* Exercise directions: Search the entries below for "Avery", and copy each line where it appears.

────────────────────────────────────────

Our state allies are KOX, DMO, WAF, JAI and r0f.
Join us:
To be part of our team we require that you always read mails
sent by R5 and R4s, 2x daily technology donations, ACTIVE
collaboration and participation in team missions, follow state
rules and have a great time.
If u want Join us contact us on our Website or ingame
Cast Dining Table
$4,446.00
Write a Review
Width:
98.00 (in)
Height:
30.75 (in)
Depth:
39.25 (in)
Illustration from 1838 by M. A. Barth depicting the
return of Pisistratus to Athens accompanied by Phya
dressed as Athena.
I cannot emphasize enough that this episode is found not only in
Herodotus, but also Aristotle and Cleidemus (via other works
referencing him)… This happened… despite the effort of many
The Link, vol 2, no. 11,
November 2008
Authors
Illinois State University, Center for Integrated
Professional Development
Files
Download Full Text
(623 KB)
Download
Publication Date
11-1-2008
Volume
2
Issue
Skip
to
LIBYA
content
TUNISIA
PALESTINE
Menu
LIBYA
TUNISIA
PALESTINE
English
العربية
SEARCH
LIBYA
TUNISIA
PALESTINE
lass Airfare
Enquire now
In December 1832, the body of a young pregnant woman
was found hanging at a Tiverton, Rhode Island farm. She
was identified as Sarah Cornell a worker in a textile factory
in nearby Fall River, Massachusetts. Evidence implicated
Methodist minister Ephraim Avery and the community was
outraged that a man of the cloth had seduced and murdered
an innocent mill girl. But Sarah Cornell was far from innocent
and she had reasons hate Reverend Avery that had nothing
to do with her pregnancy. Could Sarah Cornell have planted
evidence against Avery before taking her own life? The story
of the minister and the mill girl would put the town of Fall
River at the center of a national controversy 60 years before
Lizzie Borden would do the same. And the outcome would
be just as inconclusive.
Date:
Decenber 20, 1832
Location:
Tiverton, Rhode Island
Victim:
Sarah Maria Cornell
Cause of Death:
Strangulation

────────────────────────────────────────

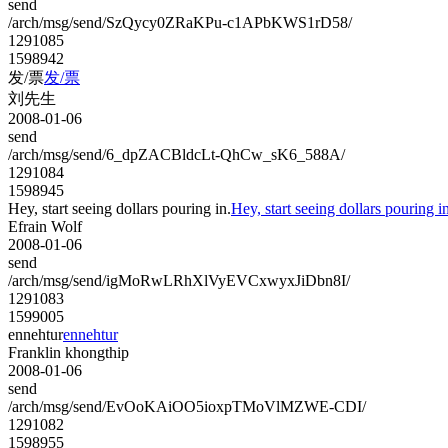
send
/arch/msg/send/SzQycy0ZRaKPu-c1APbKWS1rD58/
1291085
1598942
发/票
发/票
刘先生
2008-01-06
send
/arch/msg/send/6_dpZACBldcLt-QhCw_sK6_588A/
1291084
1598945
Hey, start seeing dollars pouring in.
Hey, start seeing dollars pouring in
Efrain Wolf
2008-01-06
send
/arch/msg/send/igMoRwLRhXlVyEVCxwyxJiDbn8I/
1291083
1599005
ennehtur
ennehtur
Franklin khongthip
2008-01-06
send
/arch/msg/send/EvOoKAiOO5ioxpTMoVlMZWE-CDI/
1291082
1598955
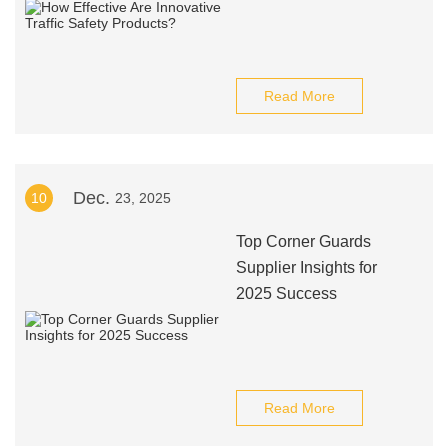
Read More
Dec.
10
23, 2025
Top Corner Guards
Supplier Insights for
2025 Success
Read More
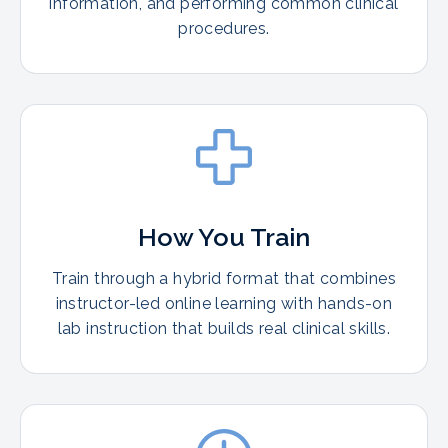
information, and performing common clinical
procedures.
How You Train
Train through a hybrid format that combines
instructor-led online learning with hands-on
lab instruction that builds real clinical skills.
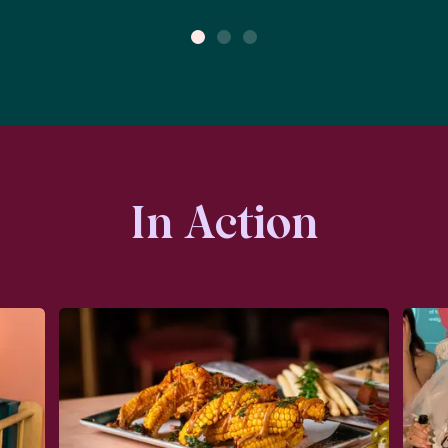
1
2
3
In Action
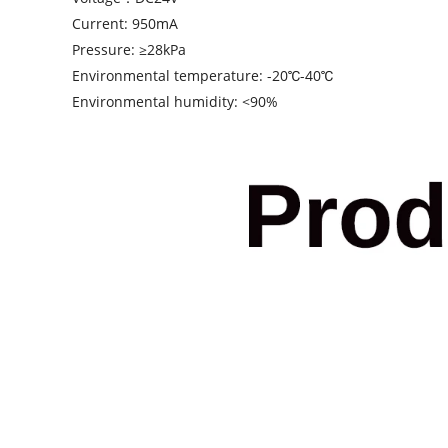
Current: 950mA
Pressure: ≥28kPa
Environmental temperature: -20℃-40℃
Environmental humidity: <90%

────────────────────────────────────────

* Answer space:
Methodist minister Ephraim Avery and the community was
and she had reasons hate Reverend Avery that had nothing
evidence against Avery before taking her own life? The story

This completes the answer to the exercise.